There are a bunch of reasons that have nothing to do with quality that I couldn't do this book:

— I'm not great with phoneticized pidgin languages (is there a better term for this??) - not because I don't like learning about them but because they take up my entire brain just trying to sound them out that I can't actually parse what's being said.

— I personally don't like the withholding-from-the-reader model of suspense especially when it's not a suspense novel and it's such a dense book that's stuffed with enough that I forgot about Deeti's shrine until it came up again... but again, I know there are people who don't mind that.

— This book (like Wolf Hall) felt like it was written for history buffs, but as someone who doesn't know a whole lot about history I felt completely adrift (no pun intended), unable to contextualize even places without constantly pulling out my phone to look stuff up - the last thing I needed was to be pulled further out of this book.

— It's the first in a trilogy, and I felt the weight of feeling this confused for two. more. books. the whole time - and I figured if I was dreading the next two books after 100 pages it wasn't worth finishing in the first place.

All this to say this book is likely well-deserving of the Booker Prize shortlist (the winners of which I do tend to blow hot and cold on), but I hit my 100 page mark and did what I rarely do with books, and gave up.

Quite an interesting read..looking forward for next part

really loved this book!

FANTASTIC - really rich atmosphere and characters. Can't wait to read the sequel. Beautiful writing, adventurous and full of depth.

First read this in December, 2008, according to Goodreads. I just re-read it in preparation to read the second and third books in the trilogy, which I've had on my shelf for far too long. There is something wonderful about re-reading a book that you've read before - it felt familiar but given how much time had passed since I first read it, fresh too. The review below stands. I cannot wait to see what happens next.

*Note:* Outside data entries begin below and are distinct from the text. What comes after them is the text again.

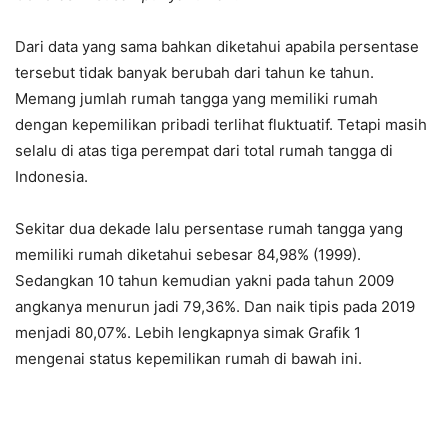
Dari data yang sama bahkan diketahui apabila persentase
tersebut tidak banyak berubah dari tahun ke tahun.
Memang jumlah rumah tangga yang memiliki rumah
dengan kepemilikan pribadi terlihat fluktuatif. Tetapi masih
selalu di atas tiga perempat dari total rumah tangga di
Indonesia.
Sekitar dua dekade lalu persentase rumah tangga yang
memiliki rumah diketahui sebesar 84,98% (1999).
Sedangkan 10 tahun kemudian yakni pada tahun 2009
angkanya menurun jadi 79,36%. Dan naik tipis pada 2019
menjadi 80,07%. Lebih lengkapnya simak Grafik 1
mengenai status kepemilikan rumah di bawah ini.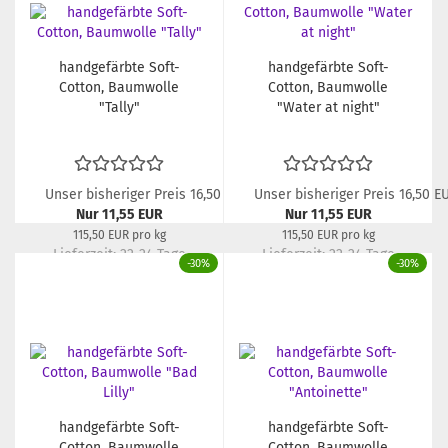
handgefärbte Soft-
handgefärbte Soft-
Cotton, Baumwolle
Cotton, Baumwolle
"Tally"
"Water at night"
Unser bisheriger Preis 16,50 EUR
Unser bisheriger Preis 16,50 E
Nur 11,55 EUR
Nur 11,55 EUR
115,50 EUR pro kg
115,50 EUR pro kg
Lieferzeit:
22-24 Tage
Lieferzeit:
22-24 Tage
-30%
-30%
handgefärbte Soft-
handgefärbte Soft-
Cotton, Baumwolle
Cotton, Baumwolle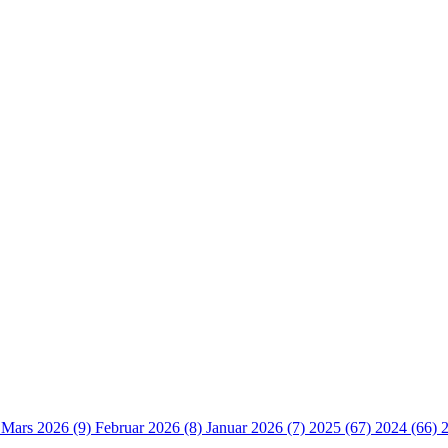
)
Mars 2026 (9)
Februar 2026 (8)
Januar 2026 (7)
2025 (67)
2024 (66)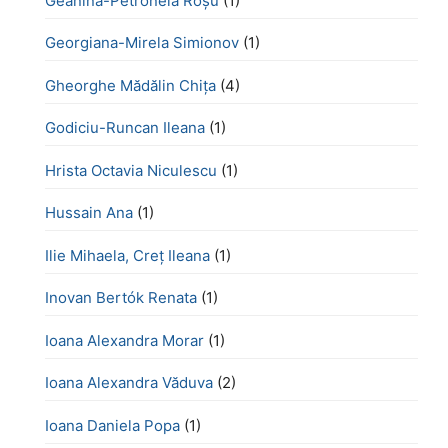
Geanina-Petronela Roșu
(1)
Georgiana-Mirela Simionov
(1)
Gheorghe Mădălin Chiţa
(4)
Godiciu-Runcan Ileana
(1)
Hrista Octavia Niculescu
(1)
Hussain Ana
(1)
Ilie Mihaela, Creț Ileana
(1)
Inovan Bertók Renata
(1)
Ioana Alexandra Morar
(1)
Ioana Alexandra Văduva
(2)
Ioana Daniela Popa
(1)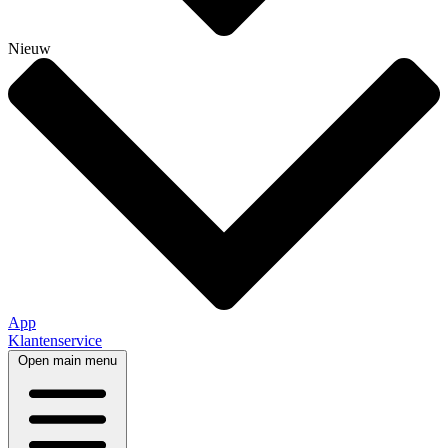
Nieuw
App
Klantenservice
Open main menu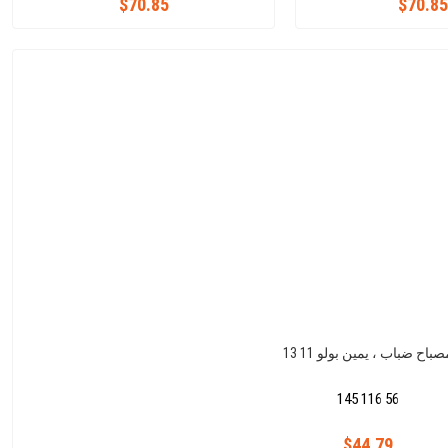
$70.85
$70.85
باح ضباب ، يمين بولو 11 13
145 116 56
$44.79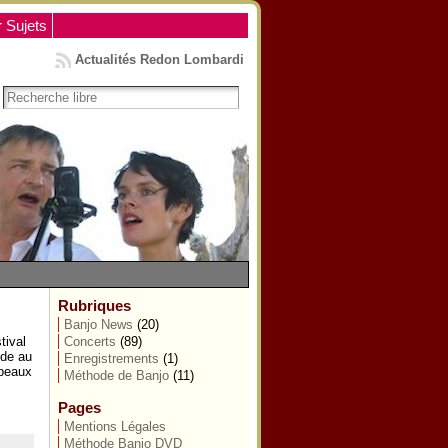
r Sujets
Actualités Redon Lombardi
Rubriques
Banjo News
(20)
tival
Concerts
(89)
ude au
Enregistrements
(1)
apeaux
Méthode de Banjo
(11)
Pages
Mentions Légales
Méthode Banjo DVD
s
,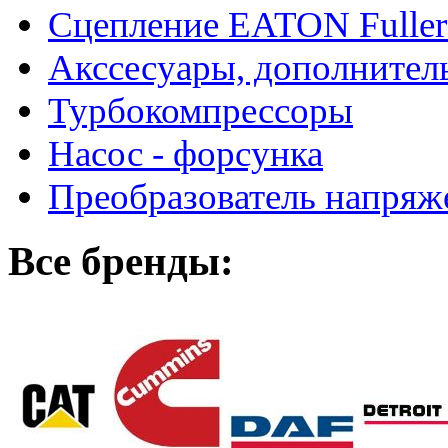
Сцепление EATON Fuller
Акссесуары, дополнител
Турбокомпрессоры
Насос - форсунка
Преобразователь напря
Все бренды: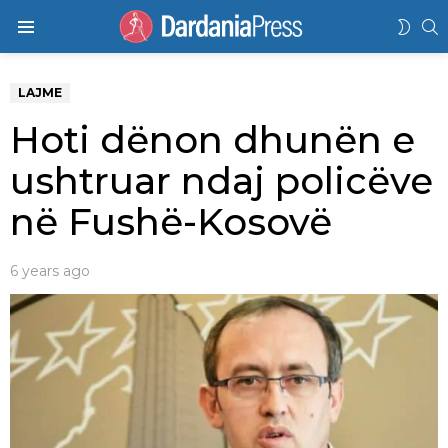
K
SWIT
Menu
SKIN
LAJME
Hoti dënon dhunën e
ushtruar ndaj policëve
në Fushë-Kosovë
6 years ago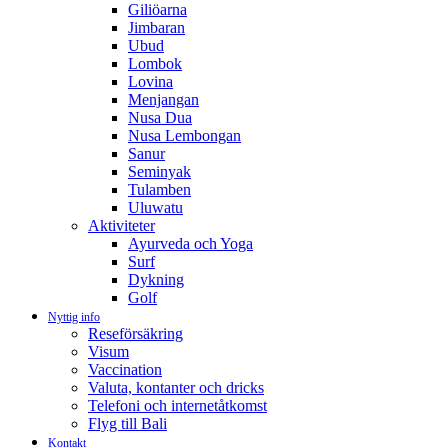
Giliöarna
Jimbaran
Ubud
Lombok
Lovina
Menjangan
Nusa Dua
Nusa Lembongan
Sanur
Seminyak
Tulamben
Uluwatu
Aktiviteter
Ayurveda och Yoga
Surf
Dykning
Golf
Nyttig info
Reseförsäkring
Visum
Vaccination
Valuta, kontanter och dricks
Telefoni och internetåtkomst
Flyg till Bali
Kontakt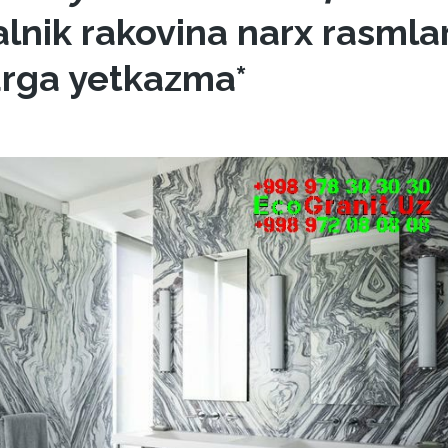
alnik rakovina narx rasmlar
arga yetkazma*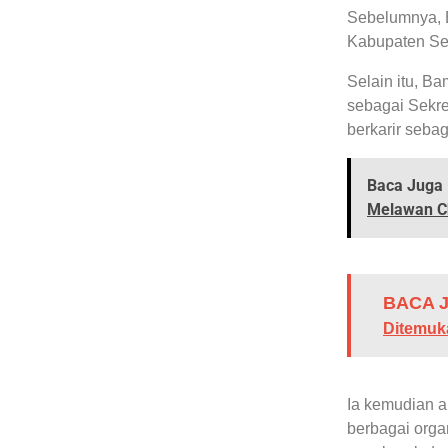
Sebelumnya, 
Kabupaten Se
Selain itu, B
sebagai Sekre
berkarir seba
Baca Juga 
Melawan Ch
BACA J
Ditemuk
Ia kemudian a
berbagai orga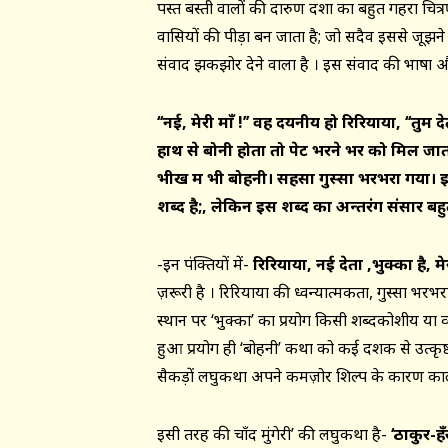
पस्त बस्ती वालों की दारुण दशा का बहुत गहरा चित
वासियों की पीड़ा बन जाता है; जो सदैव इससे जूझने
संवाद झकझोर देने वाला है । इस संवाद की भाषा और 
‘‘
नई
,
मेरी माँ
!’’
वह दयनीय हो रिरियाया
, ‘‘
तुम द
हाथ से बोनी होता तो पेट भरने भर को मिल जात
भीख में भी बोहनी। सहसा गुस्सा भरभरा गया
शब्द है
;
,
लेकिन इस शब्द का अन्तरंग संसार बहुत
-इन पंक्तियों में-
रिरियाया
,
नई देता
,
भुक्का है
,
मे
ज़रूरी है । रिरियाया की ध्वन्यात्मकता, गुस्सा भरभ
स्थान पर ‘भुक्का’ का प्रयोग किसी शब्दकोशीय या 
हुआ प्रयोग ही ‘बोहनी’ कथा को कई दशक से उत्कृष्ट
सैकड़ों लघुकथा अपने कमज़ोर शिल्प के कारण का
इसी तरह की चाँद मुंगेरी’ की लघुकथा है-
‘ठाकुर-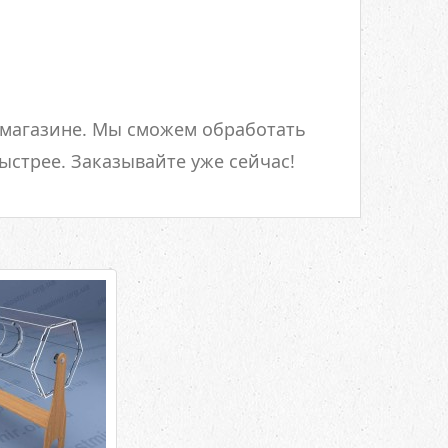
 магазине. Мы сможем обработать
ыстрее. Заказывайте уже сейчас!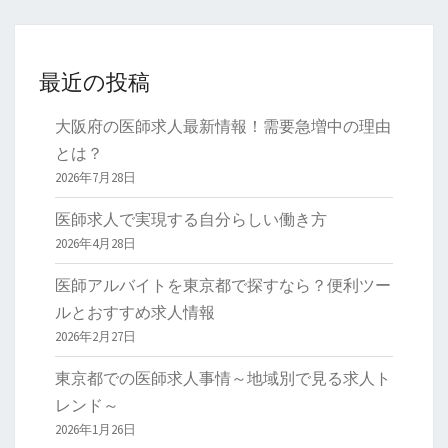
最近の投稿
大阪府の医師求人最新情報！需要急増中の理由
とは？
2026年7月28日
医師求人で実現する自分らしい働き方
2026年4月28日
医師アルバイトを東京都で探すなら？便利ツー
ルとおすすめ求人情報
2026年2月27日
東京都での医師求人事情～地域別で見る求人ト
レンド～
2026年1月26日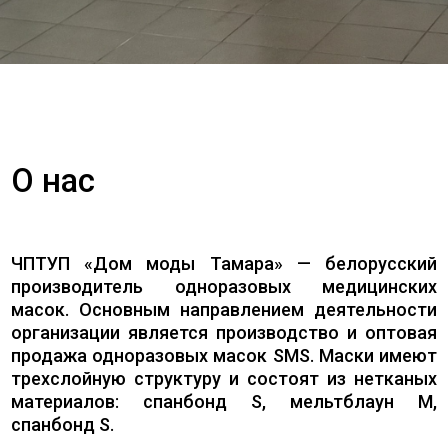
О нас
ЧПТУП «Дом моды Тамара» — белорусский
производитель одноразовых медицинских
масок. Основным направлением деятельности
организации является производство и оптовая
продажа одноразовых масок SMS. Маски имеют
трехслойную структуру и состоят из нетканых
материалов: спанбонд S, мельтблаун M,
спанбонд S.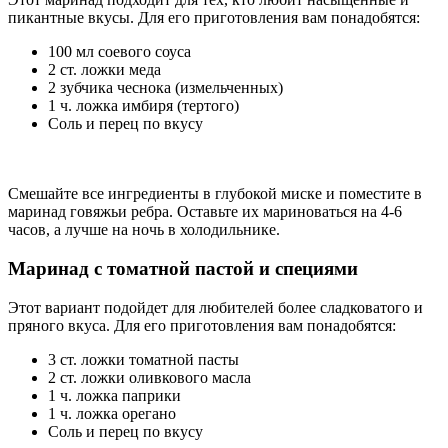
пикантные вкусы. Для его приготовления вам понадобятся:
100 мл соевого соуса
2 ст. ложки меда
2 зубчика чеснока (измельченных)
1 ч. ложка имбиря (тертого)
Соль и перец по вкусу
Смешайте все ингредиенты в глубокой миске и поместите в
маринад говяжьи ребра. Оставьте их мариноваться на 4-6
часов, а лучше на ночь в холодильнике.
Маринад с томатной пастой и специями
Этот вариант подойдет для любителей более сладковатого и
пряного вкуса. Для его приготовления вам понадобятся:
3 ст. ложки томатной пасты
2 ст. ложки оливкового масла
1 ч. ложка паприки
1 ч. ложка орегано
Соль и перец по вкусу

Original Review: I had read The Glass Palace a while back and as part of my effort to read all Booker nominated books read this recently. Ghosh is excellent at character creation and development and while the book is a little fanciful, it was a great read and I was really disappointed when it ended. Then I heard that it was the first in a proposed trilogy, which made me really happy :)

The beginning of this book took me in with its portrayal of India's opium trade in the 1930's, but something just wasn't there to sustain my interest. In some chapters, especially early in the book, the language is incredibly vivid. As the book goes on, though, all the detail gets sunk into the Ibis, which wasn't as interesting as the opium fields. And the dialog was extremely awkward. It's clear that Ghosh is using the difference in language to highlight the various backgrounds of the characters, but it pulled me out of the moment--especially the pirate voices.

The first in a trilogy, the ending probably won't feel so abrupt with a second book waiting on the nightstand, but I would have liked to at least have understood what Deeti was feeling watching the longboat head into the ocean...

And this is how you write a historical fiction.